Graham pushed his foot into a boot, stepping his heel into it, tap, tap, tap. He seemed so open, like a man who
didn’t have a thing to hide. How very awkward she felt. “Did you see the
Ronmoor
serial this week?”
He made a sound of displeasure. “
Pffs
, yes.”
“What did you think?”
“That I’d like to throttle the chap who’s doing them.”
She let her eyes drift along the wall. “You must have an idea who.”
“Not really.” He tapped his heel into the other boot, then caught her eye. Another teasing look. “What about you? Could you write scathing fiction, Lady Motmarche?”
“Yes. Probably I could.” She looked away.
“That’s what I like about you,” he said. She saw a leg stretch out. He’d leaned back. “You’re so damned honest.”

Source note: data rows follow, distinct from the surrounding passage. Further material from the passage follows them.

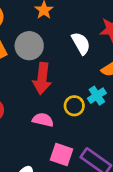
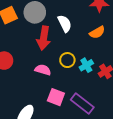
white semicircle: (81, 43) -> (65, 24), moved
cyan cross: (97, 96) -> (86, 65), moved

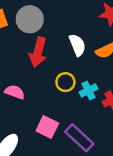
white semicircle: (65, 24) -> (77, 45), moved
pink semicircle: (43, 70) -> (15, 92), moved

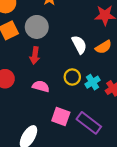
red arrow: (38, 52) -> (35, 55), moved, size x0.7
pink semicircle: (15, 92) -> (41, 86), moved

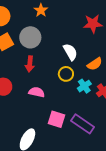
orange semicircle: (103, 47) -> (95, 64), moved
yellow circle: (72, 77) -> (66, 74), moved

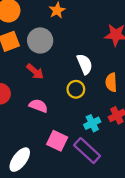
red arrow: (30, 64) -> (35, 71), turned -63
orange semicircle: (95, 64) -> (111, 82), turned 112
cyan cross: (84, 86) -> (92, 123), moved

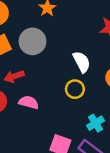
red arrow: (35, 71) -> (14, 76), moved, turned 126
pink semicircle: (38, 106) -> (29, 102), moved

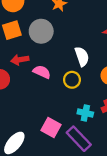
pink semicircle: (29, 102) -> (42, 72), moved
cyan cross: (95, 123) -> (85, 113), turned 35

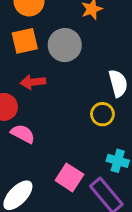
pink semicircle: (42, 72) -> (23, 134), moved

At this, she felt truly awkward, then alarmed. His hand touched her back. Lightly, he ran his finger down her spine. It sent chills and made her back arch. She looked around at him. He was slouched against the wall, one knee up, eyeing her. No more smile, no teasing, just staring at her with his large, dark, morose eyes.
“I like that you’re here,” he said. “I like that you’re wandering through my house.” Before she could protest, he continued, “Trying to figure me out. When I think of your being curious enough to stay, curious enough to touch things, open—”
She stood up. “I was lost.”
“I know the sound of my own desk drawer closing.”
She looked around at him.
“Which one were you in?” He laughed and answered his own question All of them.”
He was playing with her. Honest, indeed. He knew she’d been prying and was intentionally punishing her a little for it.
“What do you want to know?” he asked.
She shook her head, irritated, outmaneuvered. It was a strange sort of punishment.
He began patiently. “I was born in 1820, right here in this
house. I don’t remember much, except a constant shifting of nannies. My mother and father, when I saw them, seemed rather nice. When I heard they were dead in London, that seemed a little sad, but all right too. I didn’t know them.